Ayr's MSP has defended the Scottish Government's new hate crimes law - after Police Scotland received 3,000 complaints in a matter of days.

A large number of them were regarding a speech made by First Minister Humza Yousaf back in 2020, when he highlighted white people in prominent roles. 

Community safety minister Siobhian Brown defended the new law on the BBC's Good Morning Scotland show this morning.

She also revealed that a "fake complaint" was made using her name and contact details on Monday.

Ms Brown, who represents Ayr, Prestwick and Troon, told the programme that people were making "fake and vexatious complaints".

Police Scotland said complaints about Mr Yousaf's speech were assessed at the time, with no crime committed and no action taken.

The new law will not apply retrospectively.

The force's contact, command and control centres are handling the complaints under the new law.
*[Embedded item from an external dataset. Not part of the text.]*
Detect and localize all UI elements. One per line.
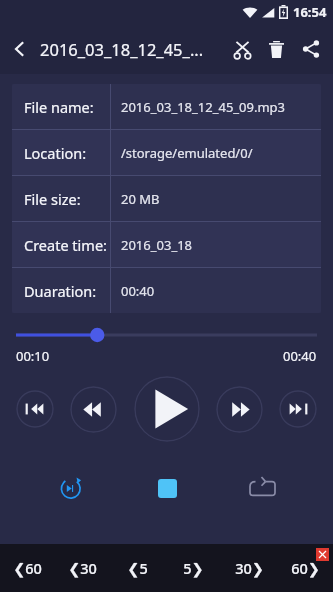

They said they had been extremely busy but were coping with the number of complaints

Ms Brown told BBC Radio's Good Morning Scotland programme that "misinformation" and publicity had led to the high number of reports.

She also confirmed that a "fake complaint" was made using her name and contact details on Monday.

Police say that to be regarded as a potential crime under the new legislation, the statement made has to be "threatening or abusive with the intent to stir up hatred towards an individual" which would cause them to have fear or alarm.

Ms Brown described it as a "very, very high threshold for criminality".

The MSP continued: "We've been very clear within the Act. This is not about restricting freedom of expression, it is to protect."

The Hate Crime and Public Order (Scotland) Act 2021 covers age, disability, religion, sexual orientation, transgender identity or being intersex and the maximum penalty is seven years in prison.

Stirring up hatred based on race was already illegal under the UK Public Order Act. 

In a series of inflammatory posts this week, Harry Potter author JK Rowling described several transgender women as men, including prisoners, trans activists and other public figures - and dared police to arrest her.

Police said the writer's comments did not breach the new legislation.

Scottish Conservative MSP Murdo Fraser told BBC Radio Scotland: "Police time is being taken up looking at which might well be vexatious complaints.

"The way the police in Scotland have been messaging this, actively encouraging complaints, has led to this deluge, every one one of which they have said they will investigate.

"I'll be surprised if any of these complaints end up with a prosecution."